El Yiyo went on stage wearing a silver jacket and a black fedora that covered his face and looked a bit like his hero. For much of his opening dance he seemed to slide smoothly across the floorboards, but he suddenly jumped in front of the stage and hit his feet on landing, causing the audience to collectively gasp. From then on, every break in the show was greeted with enthusiastic applause and shouts of “Olé!”

“I have to feel like I’m setting my audience on fire,” said El Yiyo after the show. “I need to let her forget everything else that’s going on for at least an hour, especially amid this pandemic.”

In some of his recent shows, El Yiyo has appeared with his two brothers Ricardo, 20, known as El Tete, and Sebastián, 13, who uses the stage name El Chino.

“We all have the same hair and the same face, but I think we are really very different when it comes to our dancing,” El Tete said in an interview. “Our older brother is pure energy and has horse power, while I think I’m a little more elegant.”

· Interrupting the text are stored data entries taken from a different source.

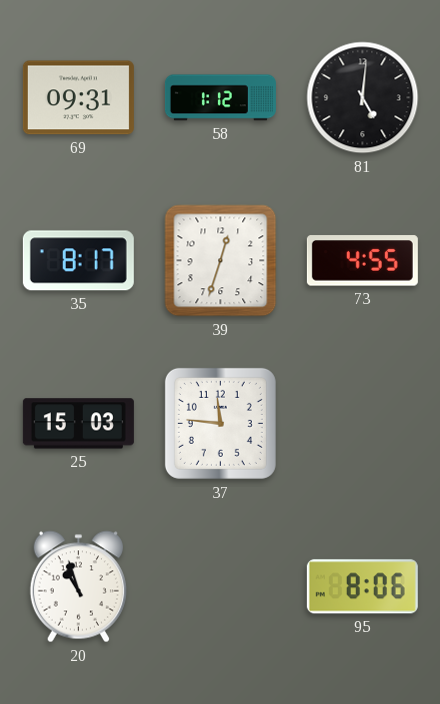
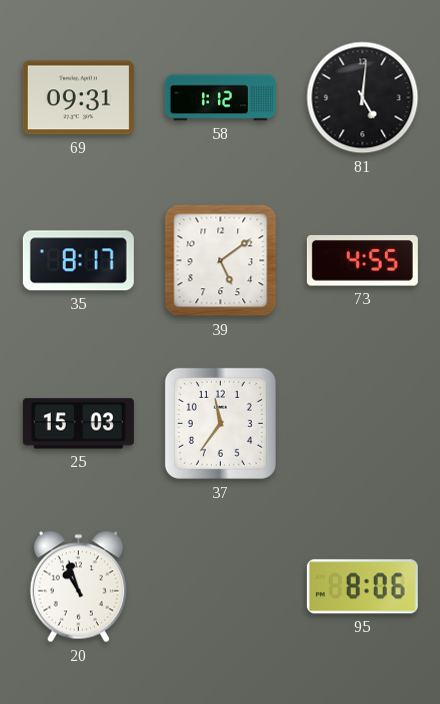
39: 12:33 -> 5:09
37: 11:46 -> 11:36
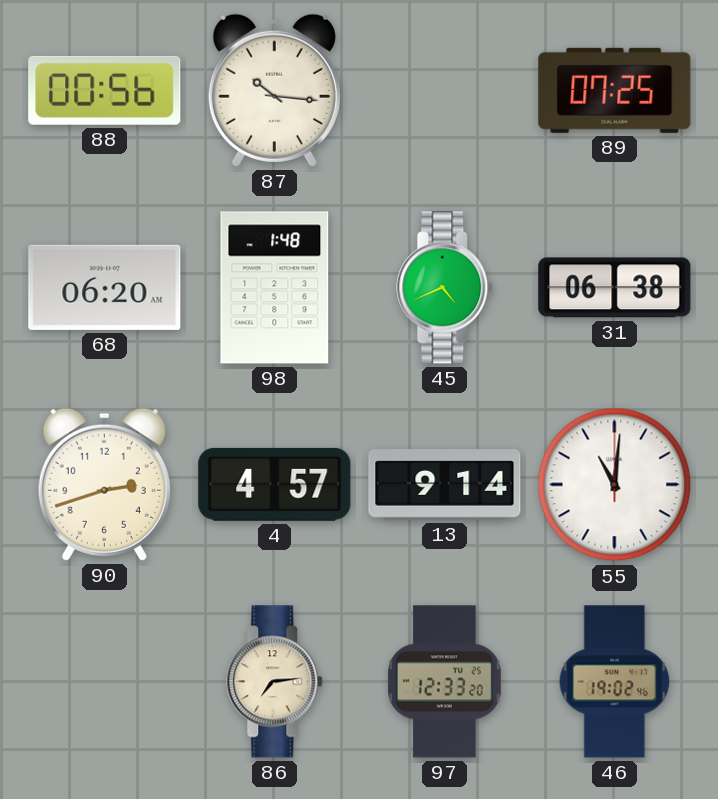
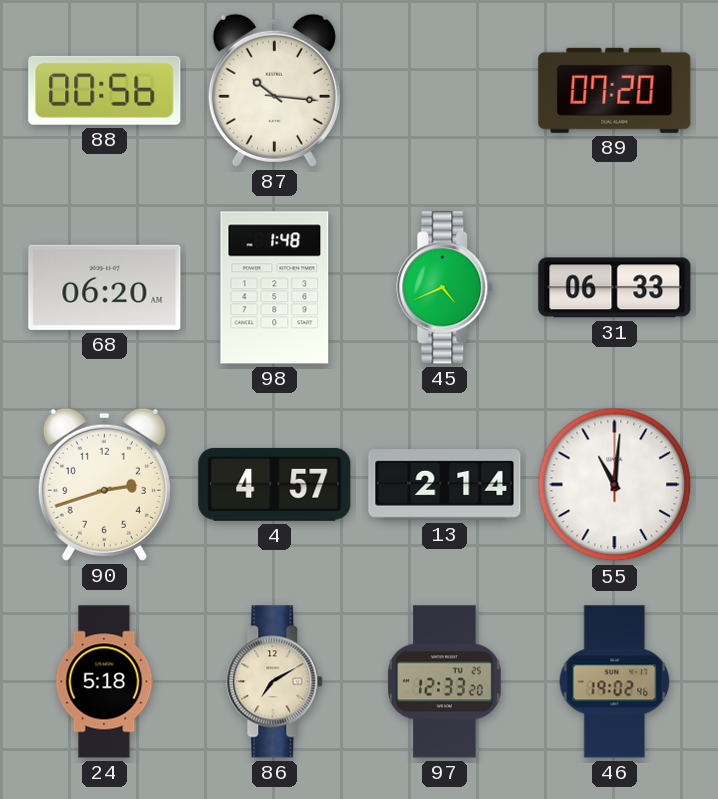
89: 07:25 -> 07:20
31: 06:38 -> 06:33
13: 9:14 -> 2:14
24: none -> 5:18
86: 7:14 -> 7:10
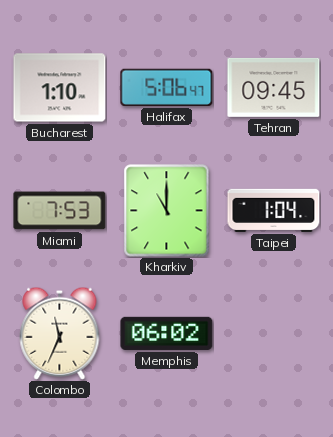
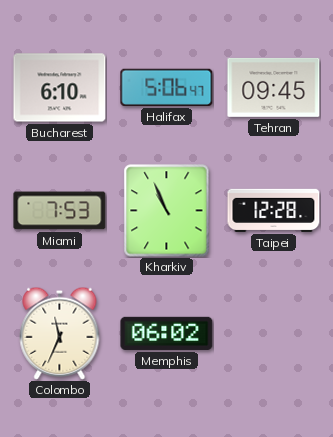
Bucharest: 1:10 -> 6:10
Kharkiv: 11:00 -> 10:56
Taipei: 1:04 -> 12:28
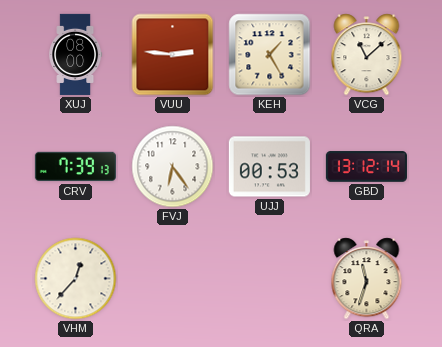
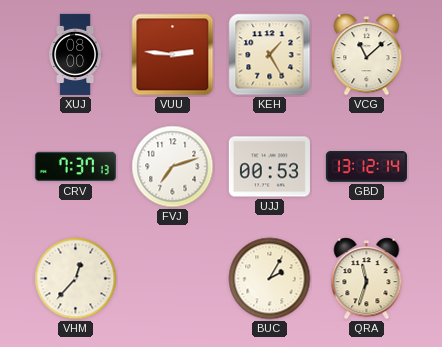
CRV: 7:39 -> 7:37
FVJ: 6:24 -> 7:12
BUC: none -> 2:05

He added that the sibling relationship “is clearly competitive, but I think in a healthy way that motivates each of us to dance at our best.”

El Yiyo sounded good at the competition too, insisting that the coronavirus should unite, not separate, artists who are now facing a second season of canceled shows. Aside from the economic impact, it is difficult to convey the essence of flamenco without having an audience and feeding on its reactions.

Even when he sat down for an interview, El Yiyo continued to fidget, tapping the palm of his hand on his thigh to a flamenco rhythm that apparently sounded in his head.

“Of course there is a lot of technique in my dancing,” he said. “But flamenco is really about letting all sensations flow through your veins.”